Go read the whole thing, and the comments.

A couple of notes, in my opinion Mr. Esmay is not correct in saying that Dada "showed its greatest contempt" in Marcel Duchamp's "Fountain." Another Duchamp piece holds that position, LHOOQ. The following description is from Wikipedia (in its listing on the Mona Lisa):

"The avant-garde art world has also taken note of the undeniable fact of the Mona Lisa's popularity. Because of the painting's overwhelming stature, Dadaists and Surrealists often produce modifications and caricatures. In 1919, Marcel Duchamp, one of the most influential Dadaists, made a Mona Lisa parody by adorning a cheap reproduction with a moustache and a goatee, as well as adding the rude inscription LHOOQ, when read out loud in French sounds like "Elle a chaud au cul" (translating to "she has a hot arse" as a manner of implying the woman in the painting is in a state of sexual excitement and availability). This was intended as a Freudian joke, referring to Leonardo's alleged homosexuality. According to Rhonda R. Shearer, the apparent reproduction is in fact a copy partly modeled on Duchamp's own face."

LHOOQ shows Dada's contempt not just for the art viewer and the art world of the time, but for art as history and tradition.

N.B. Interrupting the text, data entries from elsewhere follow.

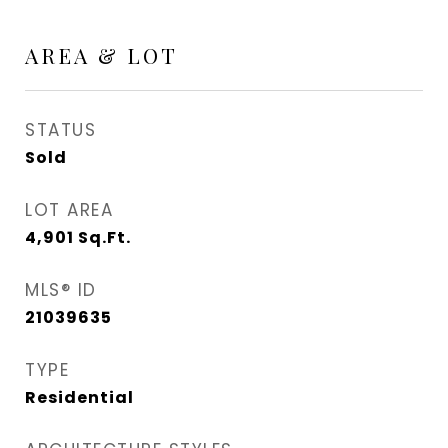
AREA & LOT
STATUS
Sold
LOT AREA
4,901
Sq.Ft.
MLS® ID
21039635
TYPE
Residential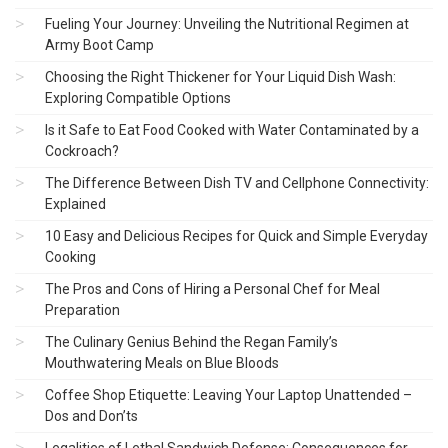
Fueling Your Journey: Unveiling the Nutritional Regimen at
Army Boot Camp
Choosing the Right Thickener for Your Liquid Dish Wash:
Exploring Compatible Options
Is it Safe to Eat Food Cooked with Water Contaminated by a
Cockroach?
The Difference Between Dish TV and Cellphone Connectivity:
Explained
10 Easy and Delicious Recipes for Quick and Simple Everyday
Cooking
The Pros and Cons of Hiring a Personal Chef for Meal
Preparation
The Culinary Genius Behind the Regan Family’s
Mouthwatering Meals on Blue Bloods
Coffee Shop Etiquette: Leaving Your Laptop Unattended –
Dos and Don’ts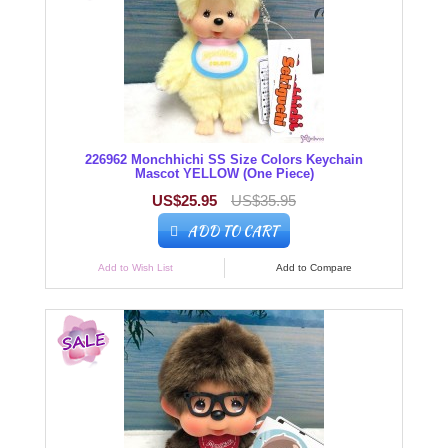
226962 Monchhichi SS Size Colors Keychain
Mascot YELLOW (One Piece)
US$25.95
US$35.95
ADD TO CART
Add to Wish List
Add to Compare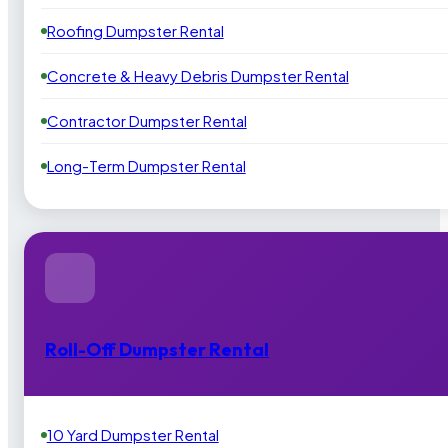
Roofing Dumpster Rental
Concrete & Heavy Debris Dumpster Rental
Contractor Dumpster Rental
Long-Term Dumpster Rental
Roll-Off Dumpster Rental
10 Yard Dumpster Rental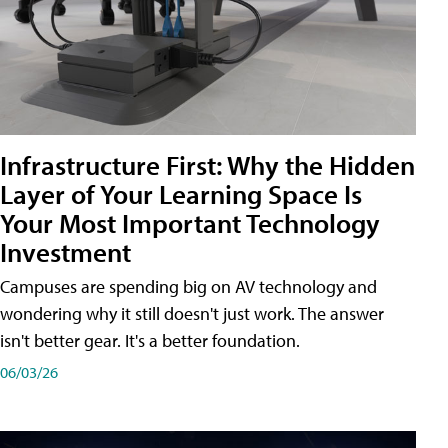
Infrastructure First: Why the Hidden
Layer of Your Learning Space Is
Your Most Important Technology
Investment
Campuses are spending big on AV technology and
wondering why it still doesn't just work. The answer
isn't better gear. It's a better foundation.
06/03/26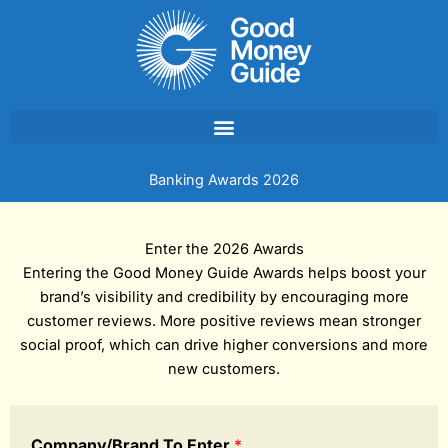
Skip
to
content
Banking Awards 2026
Enter the 2026 Awards
Entering the Good Money Guide Awards helps boost your
brand’s visibility and credibility by encouraging more
customer reviews. More positive reviews mean stronger
social proof, which can drive higher conversions and more
new customers.
Company/Brand To Enter
*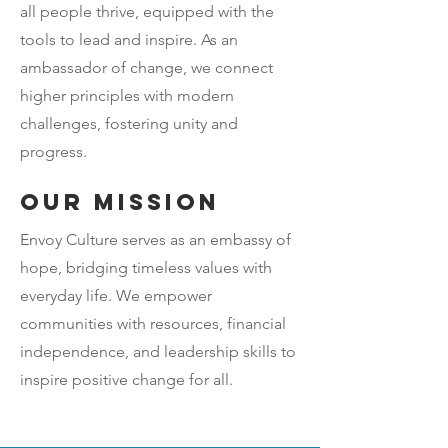
all people thrive, equipped with the
tools to lead and inspire. As an
ambassador of change, we connect
higher principles with modern
challenges, fostering unity and
progress.
Our mission
Envoy Culture serves as an embassy of
hope, bridging timeless values with
everyday life. We empower
communities with resources, financial
independence, and leadership skills to
inspire positive change for all.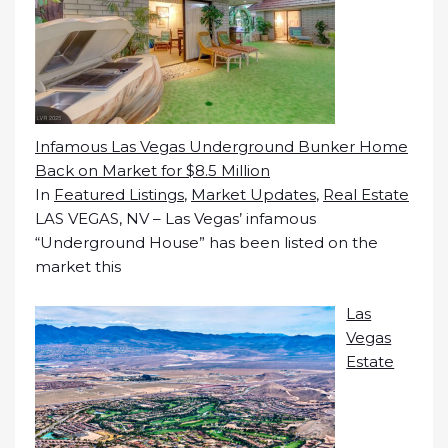
Infamous Las Vegas Underground Bunker Home
Back on Market for $8.5 Million
In
Featured Listings
,
Market Updates
,
Real Estate
LAS VEGAS, NV – Las Vegas’ infamous
“Underground House” has been listed on the
market this
Las
Vegas
Estate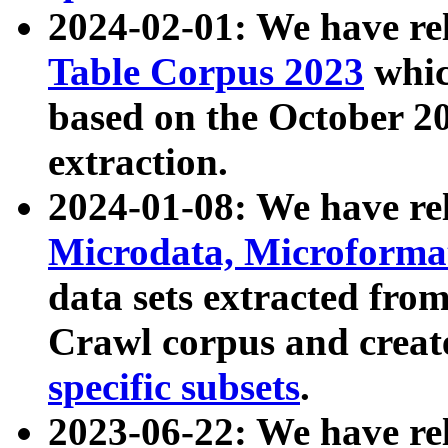
2024-02-01: We have r
Table Corpus 2023
whic
based on the October 
extraction.
2024-01-08: We have r
Microdata, Microform
data sets extracted fr
Crawl corpus and creat
specific subsets
.
2023-06-22: We have re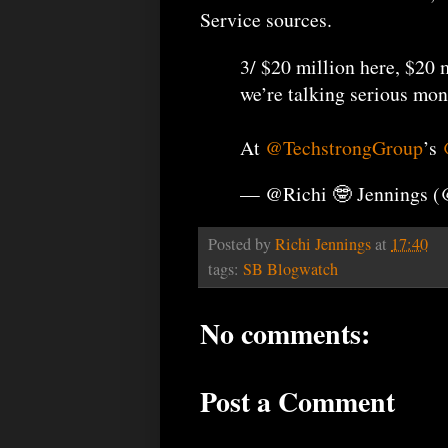
Service sources.
3/ $20 million here, $20 m
we’re talking serious mon
At
@TechstrongGroup
’s
— @Richi 🤓 Jennings 
Posted by
Richi Jennings
at
17:40
tags:
SB Blogwatch
No comments:
Post a Comment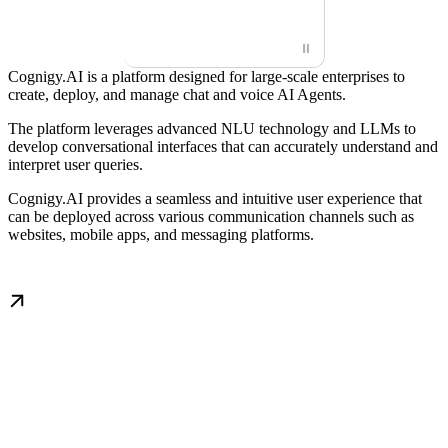
⏸
Cognigy.AI is a platform designed for large-scale enterprises to
create, deploy, and manage chat and voice AI Agents.
The platform leverages advanced NLU technology and LLMs to
develop conversational interfaces that can accurately understand and
interpret user queries.
Cognigy.AI provides a seamless and intuitive user experience that
can be deployed across various communication channels such as
websites, mobile apps, and messaging platforms.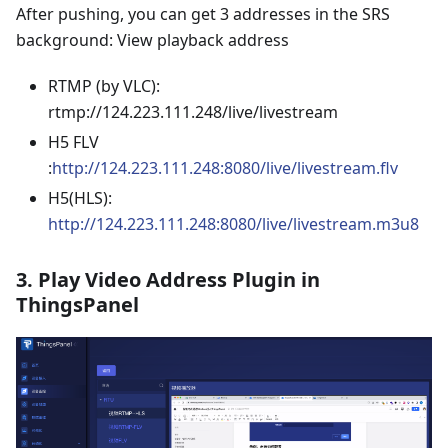
After pushing, you can get 3 addresses in the SRS
background: View playback address
RTMP (by VLC):
rtmp://124.223.111.248/live/livestream
H5 FLV
:
http://124.223.111.248:8080/live/livestream.flv
H5(HLS):
http://124.223.111.248:8080/live/livestream.m3u8
3. Play Video Address Plugin in
ThingsPanel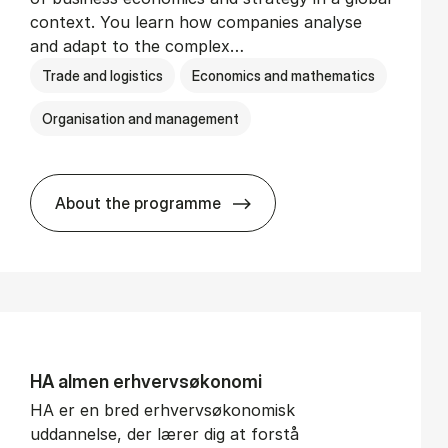
context. You learn how companies analyse
and adapt to the complex…
Trade and logistics
Economics and mathematics
Organisation and management
About the programme
BSc in In­ter­na­tion­al Busi­ness
HA al­men erhvervs­økonomi
HA er en bred erhvervsøkonomisk
uddannelse, der lærer dig at forstå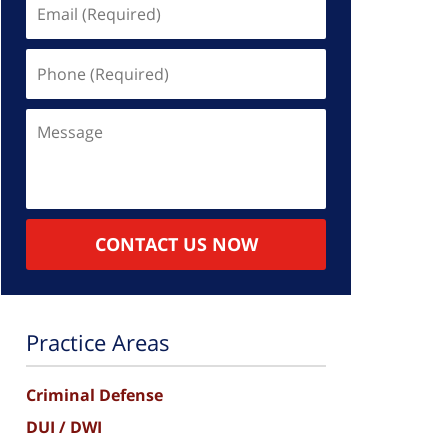
Email
(Required)
Phone
(Required)
Message
CONTACT US NOW
Practice Areas
Criminal Defense
DUI / DWI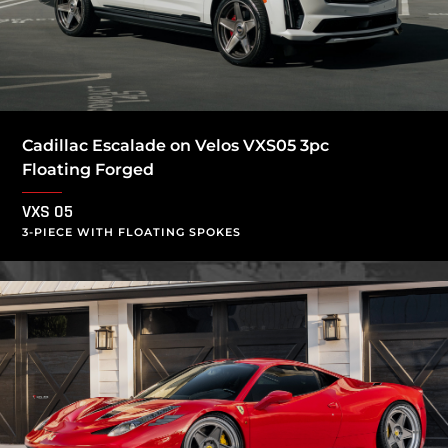
Cadillac Escalade on Velos VXS05 3pc
Floating Forged
VXS 05
3-PIECE WITH FLOATING SPOKES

Another thing to note, Dada came from the Post-Great War era, where nihilism and cynicism were central in European thought, especially in the Arts and the intelligentsia. This nihilism and its concomitant apathy were part of the cultural forces that allowed (and overlooked) the rise of Fascism in Europe.

Considering some of the strains of current culture, and the historical forces at work in world politics, the history and results of Dada and its times worth studying today.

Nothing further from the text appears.